** Opening EXCERPTED RECORDS block **

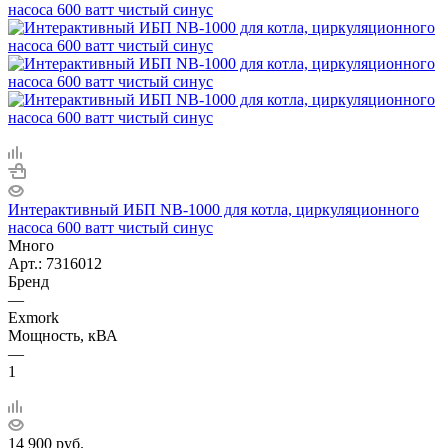
Интерактивный ИБП NB-1000 для котла, циркуляционного
насоса 600 ватт чистый синус
Много
Арт.: 7316012
Бренд
—
Exmork
Мощность, кВА
—
1
14 900
руб.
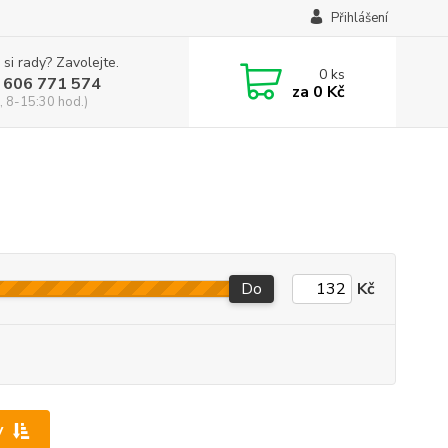
Přihlášení
 si rady? Zavolejte.
0
ks
 606 771 574
za
0 Kč
, 8-15:30 hod.)
Do
Kč
y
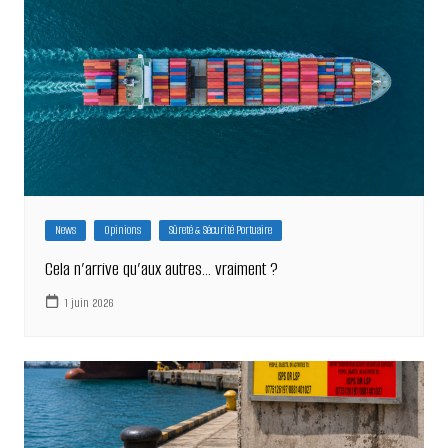
News
Opinions
Sûreté & Sécurité Portuaire
Cela n’arrive qu’aux autres… vraiment ?
1 juin 2026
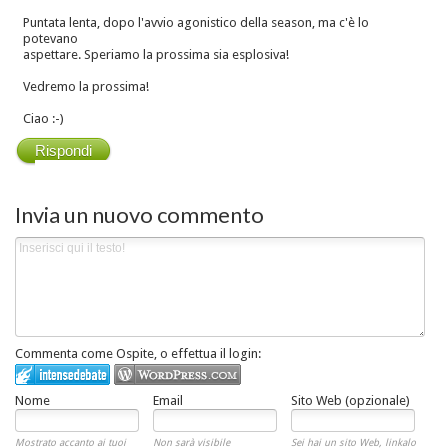
Puntata lenta, dopo l'avvio agonistico della season, ma c'è lo
potevano
aspettare. Speriamo la prossima sia esplosiva!
Vedremo la prossima!
Ciao :-)
Rispondi
Invia un nuovo commento
Commenta come Ospite, o effettua il login:
Nome
Email
Sito Web (opzionale)
Mostrato accanto ai tuoi
Non sarà visibile
Sei hai un sito Web, linkalo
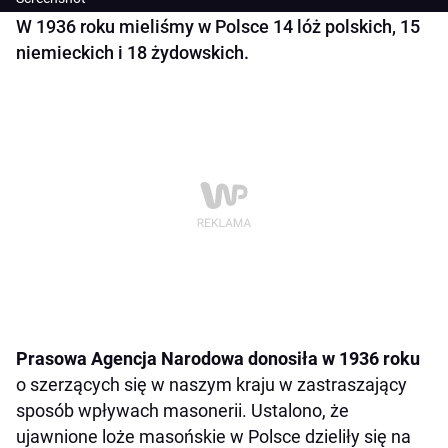
W 1936 roku mieliśmy w Polsce 14 lóż polskich, 15
niemieckich i 18 żydowskich.
Prasowa Agencja Narodowa donosiła w 1936 roku
o szerzących się w naszym kraju w zastraszający
sposób wpływach masonerii. Ustalono, że
ujawnione loże masońskie w Polsce dzieliły się na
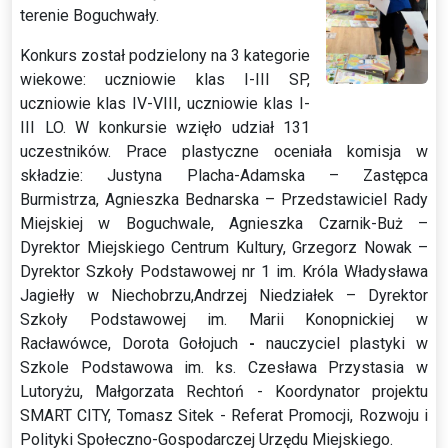
terenie Boguchwały.
Konkurs został podzielony na 3 kategorie
wiekowe: uczniowie klas I-III SP,
uczniowie klas IV-VIII, uczniowie klas I-
III LO. W konkursie wzięło udział 131
uczestników. Prace plastyczne oceniała komisja w
składzie: Justyna Placha-Adamska – Zastępca
Burmistrza, Agnieszka Bednarska – Przedstawiciel Rady
Miejskiej w Boguchwale, Agnieszka Czarnik-Buż –
Dyrektor Miejskiego Centrum Kultury, Grzegorz Nowak –
Dyrektor Szkoły Podstawowej nr 1 im. Króla Władysława
Jagiełły w Niechobrzu,Andrzej Niedziałek – Dyrektor
Szkoły Podstawowej im. Marii Konopnickiej w
Racławówce, Dorota Gołojuch
-
nauczyciel plastyki w
Szkole Podstawowa im. ks. Czesława Przystasia w
Lutoryżu, Małgorzata Rechtoń - Koordynator projektu
SMART CITY, Tomasz Sitek - Referat Promocji, Rozwoju i
Polityki Społeczno-Gospodarczej Urzędu Miejskiego.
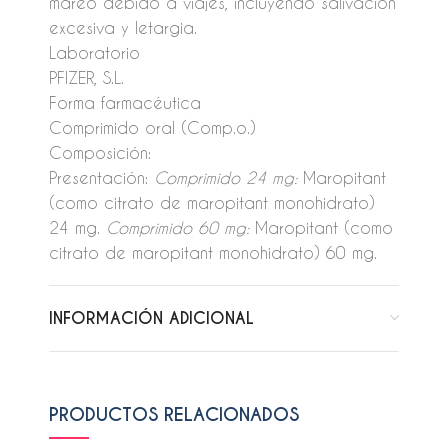
mareo debido a viajes, incluyendo salivación
excesiva y letargia.
Laboratorio
PFIZER, S.L.
Forma farmacéutica
Comprimido oral (Comp.o.)
Composición:
Presentación:
Comprimido 24 mg:
Maropitant
(como citrato de maropitant monohidrato)
24 mg.
Comprimido 60 mg:
Maropitant (como
citrato de maropitant monohidrato) 60 mg.
INFORMACIÓN ADICIONAL
PRODUCTOS RELACIONADOS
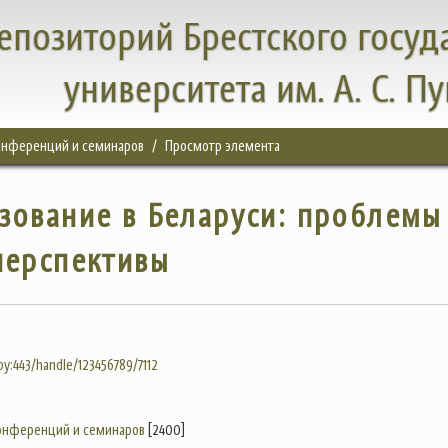
епозиторий Брестского госуд
университета им. А. С. П
конференций и семинаров
Просмотр элемента
зование в Беларуси: проблемы
перспективы
.by:443/handle/123456789/7112
конференций и семинаров
[2400]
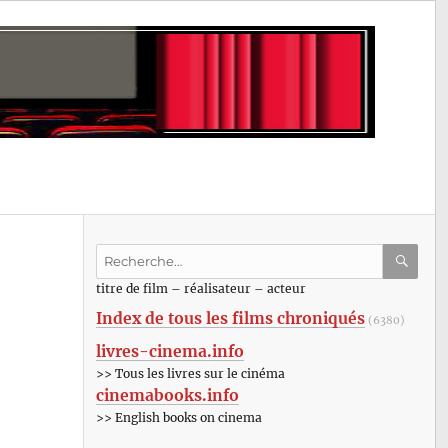
Recherche
pour
RECHE
OK
titre de film – réalisateur – acteur
:
Index de tous les films chroniqués
(6380)
livres-cinema.info
>> Tous les livres sur le cinéma
cinemabooks.info
>> English books on cinema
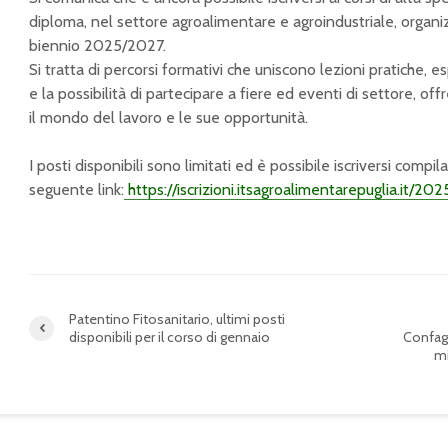
diploma, nel settore agroalimentare e agroindustriale, organizza
biennio 2025/2027.
Si tratta di percorsi formativi che uniscono lezioni pratiche, 
e la possibilità di partecipare a fiere ed eventi di settore, o
il mondo del lavoro e le sue opportunità.
I posti disponibili sono limitati ed è possibile iscriversi compil
seguente link:
https://iscrizioni.itsagroalimentarepuglia.it/202
Patentino Fitosanitario, ultimi posti
disponibili per il corso di gennaio
Confagr
mi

** Closing EXCERPTED RECORDS block **

• **YOUR TASK**
Copy the records shown above in their entirety and exactly; images are to be left out.

• **SOLVED PROBLEM**
Интерактивный ИБП NB-1000 для котла, циркуляционного
насоса 600 ватт чистый синус
Много
Арт.: 7316012
Бренд
—
Exmork
Мощность, кВА
—
1
14 900
руб.
Přihlášení
 si rady? Zavolejte.
0
ks
 606 771 574
za
0 Kč
, 8-15:30 hod.)
Do
Kč
y
News
Opinions
Sûreté & Sécurité Portuaire
Cela n’arrive qu’aux autres… vraiment ?
1 juin 2026
Puntata lenta, dopo l'avvio agonistico della season, ma c'è lo
potevano
aspettare. Speriamo la prossima sia esplosiva!
Vedremo la prossima!
Ciao :-)
Rispondi
Invia un nuovo commento
Commenta come Ospite, o effettua il login:
Nome
Email
Sito Web (opzionale)
Mostrato accanto ai tuoi
Non sarà visibile
Sei hai un sito Web, linkalo
W 1936 roku mieliśmy w Polsce 14 lóż polskich, 15
niemieckich i 18 żydowskich.
Prasowa Agencja Narodowa donosiła w 1936 roku
o szerzących się w naszym kraju w zastraszający
sposób wpływach masonerii. Ustalono, że
ujawnione loże masońskie w Polsce dzieliły się na
terenie Boguchwały.
Konkurs został podzielony na 3 kategorie
wiekowe: uczniowie klas I-III SP,
uczniowie klas IV-VIII, uczniowie klas I-
III LO. W konkursie wzięło udział 131
uczestników. Prace plastyczne oceniała komisja w
składzie: Justyna Placha-Adamska – Zastępca
Burmistrza, Agnieszka Bednarska – Przedstawiciel Rady
Miejskiej w Boguchwale, Agnieszka Czarnik-Buż –
Dyrektor Miejskiego Centrum Kultury, Grzegorz Nowak –
Dyrektor Szkoły Podstawowej nr 1 im. Króla Władysława
Jagiełły w Niechobrzu,Andrzej Niedziałek – Dyrektor
Szkoły Podstawowej im. Marii Konopnickiej w
Racławówce, Dorota Gołojuch
-
nauczyciel plastyki w
Szkole Podstawowa im. ks. Czesława Przystasia w
Lutoryżu, Małgorzata Rechtoń - Koordynator projektu
SMART CITY, Tomasz Sitek - Referat Promocji, Rozwoju i
Polityki Społeczno-Gospodarczej Urzędu Miejskiego.
mareo debido a viajes, incluyendo salivación
excesiva y letargia.
Laboratorio
PFIZER, S.L.
Forma farmacéutica
Comprimido oral (Comp.o.)
Composición:
Presentación:
Comprimido 24 mg:
Maropitant
(como citrato de maropitant monohidrato)
24 mg.
Comprimido 60 mg:
Maropitant (como
citrato de maropitant monohidrato) 60 mg.
INFORMACIÓN ADICIONAL
PRODUCTOS RELACIONADOS
епозиторий Брестского госуд
университета им. А. С. П
конференций и семинаров
Просмотр элемента
зование в Беларуси: проблемы
перспективы
.by:443/handle/123456789/7112
конференций и семинаров
[2400]
Recherche
pour
RECHE
OK
titre de film – réalisateur – acteur
:
Index de tous les films chroniqués
(6380)
livres-cinema.info
>> Tous les livres sur le cinéma
cinemabooks.info
>> English books on cinema
diploma, nel settore agroalimentare e agroindustriale, organizza
biennio 2025/2027.
Si tratta di percorsi formativi che uniscono lezioni pratiche, 
e la possibilità di partecipare a fiere ed eventi di settore, o
il mondo del lavoro e le sue opportunità.
I posti disponibili sono limitati ed è possibile iscriversi compil
seguente link:
https://iscrizioni.itsagroalimentarepuglia.it/202
Patentino Fitosanitario, ultimi posti
disponibili per il corso di gennaio
Confagr
mi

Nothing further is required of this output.